It’s 2:45 in the a.m., and I cannot sleep. I’m lying here in a hospital bed, where I’ve been for the last 5 days. This is the firs time in over a week that I haven’t had “mush-mind”, a mind so preoccupied with pain that it can think of nothing else. Now my mind won’t shut down. So I thought I’d write. As these are the first thoughts to emerge from the hospital bed, please do not expect them to be entirely coherent, organized, or rational – in other words – same as usual.
A week ago I began to develop a severe headache, which my doctor classified as a migraine, but he was concerned that I would be starting migraines at 42, I had never had one before. We eventually went to the ER, (twice, because I panicked the first time and thought I could do without the possibility of a spinal tap) where I was admitted and have been treated for a Low Pressure headache. Technically they’re calling it an Inter Cranial Hypo Tension Headache. I was perfectly fine as long as I was laying flat on my back, but the moment I sat or stood, I would experience sharp shooting pain throughout the head, pressure behind the ears, and nausea. After 5 days of bed rest, MRI’s, 2 spinal taps, a blood patch, and some lovely drugs, I think I can say I’m on the mend.
God is Good
Through the worst of this, I began to wonder, “Will I ever be able to read my bible agin? To preach again? To share the gospel again?” Yeah, the pain was that severe and debilitating. Wonderfully, I had family and friends praying for me when I couldn’t even pray for myself. They read scripture when simply looking at the pages hurt. They reminded me that all of Gods promises are “Yes and Amen” in Christ, and the God is faithful and steadfast in His love. I’ve told others that so often, it was good to be reassured in my time of need.
Some things that got me though
Survival mode consisted of the basic pleasures of life, Popsicles, jello, broth, and coffee which I learned is actually good for headaches (and for writing at 2:45 am). I also learned how to use the audio version of the Bible on my Logos App for the iPhone.
And music. TV hurt. The shades were drawn because the light outside hurt, and the phone screen hurt, so I played music the help calm me. The Sons of Korah sing new arrangements of the Psalms, I’ve listened to them a lot. Indelible Grace music, especially the song God Moves in a Mysterious Way. Find it, listen to it, love it. There is a song too from Bifrost Arts called Break Us By Your Grace. For the first couple of days, the chorus was the only thing I could think through all the pain. Interestingly, it was the old classic hymns that I sang to myself during the MRI’s.
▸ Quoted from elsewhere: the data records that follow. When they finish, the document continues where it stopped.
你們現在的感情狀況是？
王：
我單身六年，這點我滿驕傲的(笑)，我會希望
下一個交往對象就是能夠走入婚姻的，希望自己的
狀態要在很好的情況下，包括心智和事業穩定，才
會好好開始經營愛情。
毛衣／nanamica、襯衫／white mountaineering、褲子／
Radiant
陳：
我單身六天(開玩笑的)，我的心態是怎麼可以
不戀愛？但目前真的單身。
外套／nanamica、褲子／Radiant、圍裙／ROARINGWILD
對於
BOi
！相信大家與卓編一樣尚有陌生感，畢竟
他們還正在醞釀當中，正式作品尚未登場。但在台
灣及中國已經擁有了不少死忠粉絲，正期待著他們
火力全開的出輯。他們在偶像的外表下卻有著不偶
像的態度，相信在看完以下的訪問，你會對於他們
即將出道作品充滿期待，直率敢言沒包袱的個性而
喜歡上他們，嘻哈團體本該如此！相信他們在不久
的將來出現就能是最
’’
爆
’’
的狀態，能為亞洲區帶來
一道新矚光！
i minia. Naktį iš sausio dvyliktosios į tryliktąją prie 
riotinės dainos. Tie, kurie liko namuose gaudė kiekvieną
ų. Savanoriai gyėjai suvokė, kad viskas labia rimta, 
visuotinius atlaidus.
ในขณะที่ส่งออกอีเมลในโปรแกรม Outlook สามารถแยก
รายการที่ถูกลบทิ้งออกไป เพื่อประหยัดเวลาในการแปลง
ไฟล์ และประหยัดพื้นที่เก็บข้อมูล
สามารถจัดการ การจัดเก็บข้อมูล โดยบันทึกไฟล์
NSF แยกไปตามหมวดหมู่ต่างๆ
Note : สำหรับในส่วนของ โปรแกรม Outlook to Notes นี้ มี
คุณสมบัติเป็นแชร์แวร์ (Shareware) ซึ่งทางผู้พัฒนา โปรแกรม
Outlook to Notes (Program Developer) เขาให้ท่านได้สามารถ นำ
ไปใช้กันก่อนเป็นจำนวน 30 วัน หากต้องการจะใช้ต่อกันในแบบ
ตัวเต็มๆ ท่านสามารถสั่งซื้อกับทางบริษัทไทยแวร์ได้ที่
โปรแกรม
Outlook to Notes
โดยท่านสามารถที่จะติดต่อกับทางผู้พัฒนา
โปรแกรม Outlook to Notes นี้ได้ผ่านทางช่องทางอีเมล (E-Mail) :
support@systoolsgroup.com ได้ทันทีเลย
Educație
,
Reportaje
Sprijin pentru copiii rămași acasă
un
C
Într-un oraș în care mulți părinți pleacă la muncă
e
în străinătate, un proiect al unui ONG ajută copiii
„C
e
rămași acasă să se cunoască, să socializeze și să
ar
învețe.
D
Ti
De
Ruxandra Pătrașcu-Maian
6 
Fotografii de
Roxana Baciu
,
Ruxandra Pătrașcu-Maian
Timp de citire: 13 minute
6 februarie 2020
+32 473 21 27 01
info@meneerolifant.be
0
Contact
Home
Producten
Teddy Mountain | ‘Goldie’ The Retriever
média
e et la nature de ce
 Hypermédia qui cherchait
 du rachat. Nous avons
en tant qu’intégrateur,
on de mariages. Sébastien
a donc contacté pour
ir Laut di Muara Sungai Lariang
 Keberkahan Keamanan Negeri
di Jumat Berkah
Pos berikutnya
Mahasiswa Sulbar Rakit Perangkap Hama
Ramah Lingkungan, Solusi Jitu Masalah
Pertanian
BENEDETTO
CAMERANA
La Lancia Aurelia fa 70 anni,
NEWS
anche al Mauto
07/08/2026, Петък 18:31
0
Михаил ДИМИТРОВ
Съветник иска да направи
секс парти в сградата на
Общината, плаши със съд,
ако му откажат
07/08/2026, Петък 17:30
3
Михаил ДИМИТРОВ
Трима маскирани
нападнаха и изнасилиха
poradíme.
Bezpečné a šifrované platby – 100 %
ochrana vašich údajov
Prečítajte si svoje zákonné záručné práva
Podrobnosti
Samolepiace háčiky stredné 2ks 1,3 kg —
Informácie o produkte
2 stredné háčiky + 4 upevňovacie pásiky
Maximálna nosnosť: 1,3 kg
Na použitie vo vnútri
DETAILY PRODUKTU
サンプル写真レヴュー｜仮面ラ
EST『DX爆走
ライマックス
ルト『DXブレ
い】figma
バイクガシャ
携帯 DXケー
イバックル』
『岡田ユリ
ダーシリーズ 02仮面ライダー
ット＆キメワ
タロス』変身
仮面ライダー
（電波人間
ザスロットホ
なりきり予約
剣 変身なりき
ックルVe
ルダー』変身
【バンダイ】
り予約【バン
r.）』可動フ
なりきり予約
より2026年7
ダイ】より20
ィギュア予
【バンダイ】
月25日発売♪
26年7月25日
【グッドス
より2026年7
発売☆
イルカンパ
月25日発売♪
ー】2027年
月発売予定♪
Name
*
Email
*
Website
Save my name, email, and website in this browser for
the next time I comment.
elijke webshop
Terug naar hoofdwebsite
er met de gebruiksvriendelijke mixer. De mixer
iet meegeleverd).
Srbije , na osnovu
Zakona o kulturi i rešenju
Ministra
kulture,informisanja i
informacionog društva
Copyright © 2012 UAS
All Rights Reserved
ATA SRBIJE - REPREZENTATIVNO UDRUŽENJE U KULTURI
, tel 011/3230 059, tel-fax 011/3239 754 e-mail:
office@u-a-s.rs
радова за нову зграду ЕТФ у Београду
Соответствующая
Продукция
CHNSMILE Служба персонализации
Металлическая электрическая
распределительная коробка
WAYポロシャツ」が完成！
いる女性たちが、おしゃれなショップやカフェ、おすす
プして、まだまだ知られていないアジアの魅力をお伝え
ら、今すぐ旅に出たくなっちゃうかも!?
I better bring this to a close. It’s taking longer to correct my typos than is is to write them. Personal thank Yous will be made later, but to all who have been praying, to all who have helped or offered to help my wife and kids: Thank You. I’m not sure when I’ll be sent home, so keep praying, and if your in the area, stop by to visit.
To the doctors, nurses, and staff of the hospital, thank you for your wisdom, compassion, patience, encouragement, and care!
To God, for his grace, his mercy, his love, his faithfulness, which are all so perfectly evidenced in Christ Jesus, but have become even more real in this time of affliction and healing: may my life sing your praise and thanksgiving, now and forever.